Possum Pete over 13 years ago
Did you see the stealth fighters in panel 4? I didn’t think so!
ssejhill over 13 years ago
Fairly close to reality … just without the bombing (yet). It does seem that war has been declared on teachers and schools (severe budget cuts, unilateral removal of collective bargaining rights, …) while our military budget sees no limit and gets everything and more than they ask for.
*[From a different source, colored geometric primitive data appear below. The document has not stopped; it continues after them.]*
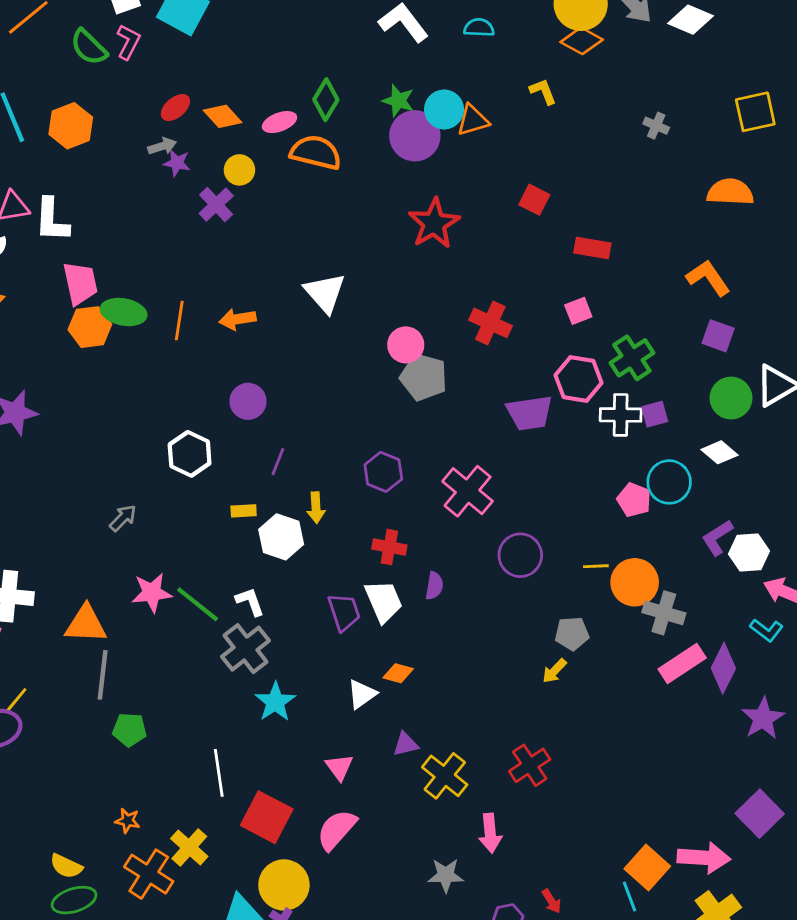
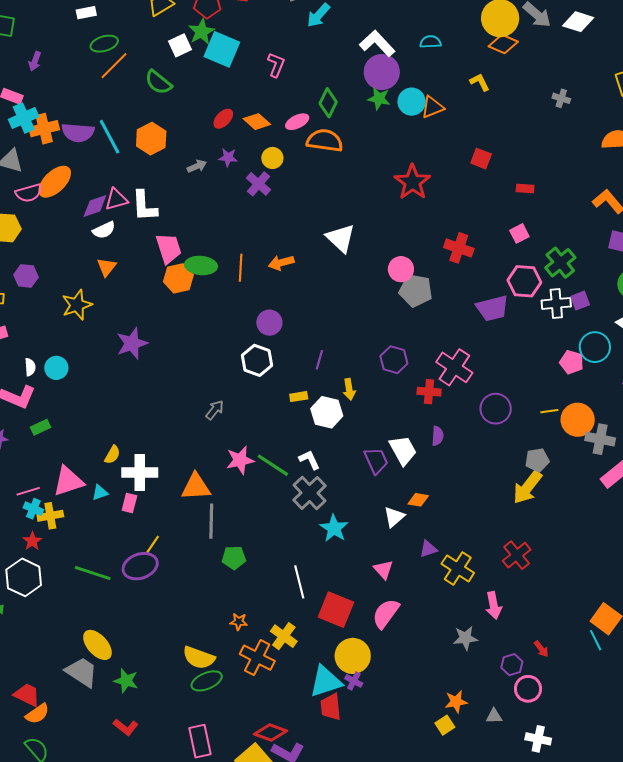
pink L-shape: (128, 42) -> (276, 65), moved
purple circle: (415, 136) -> (382, 72), moved
gray arrow: (162, 146) -> (197, 166), moved
red rectangle: (592, 248) -> (525, 188), size x0.7
purple circle: (248, 401) -> (269, 323), moved
red cross: (389, 547) -> (429, 392), moved
yellow arrow: (554, 671) -> (527, 487), size x1.8
yellow semicircle: (66, 866) -> (199, 658), size x1.4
Tommy1733 over 13 years ago
Ouch - nice job TDB
dfischer348 Premium Member over 13 years ago
Shock Doctrine brought home …
kanajlo over 13 years ago
shock and awe
MisngNOLA over 13 years ago
What seems to be lost on so many of those who blindly support the teachers is the fact that Wisconsin has lost something like 165,000 jobs since the recession began in 2007. With unemployment benefits being expanded to as much as 2 years, just where do these sycophants believe that the money to cover the teachers’ demands will come from? Yeah yeah, I’ve read the pundits talking about Governor Walker’s creating the budget mess and then using it to set against the teachers and other state workers unions, but the actual truth of the matter is that, much like GM and Chrysler and the companies hamstrung by UAW contracts with benefits that continue to rise at an almost logarithmic rate, this situation would come to a head in another year or two anyway. Ask the 165,000 (in Wisconsin only) who have lost their jobs and yet still must manage to pay taxes if they believe that the teachers should make some concessions too. Why should teachers be any different from any other workers who are having to deal with the consequences of this depression? America’s military retirees are facing cuts and reductions in the benefis which they were promised to partially compensate for generally lower pay (until most recently) and yet they seem to have no recourseat all. They can’t unionize. They have no collective bargaining powers apart from the groups which lobby Congress on their behalf. Who do you believe has sacrificed more our military members or teachers?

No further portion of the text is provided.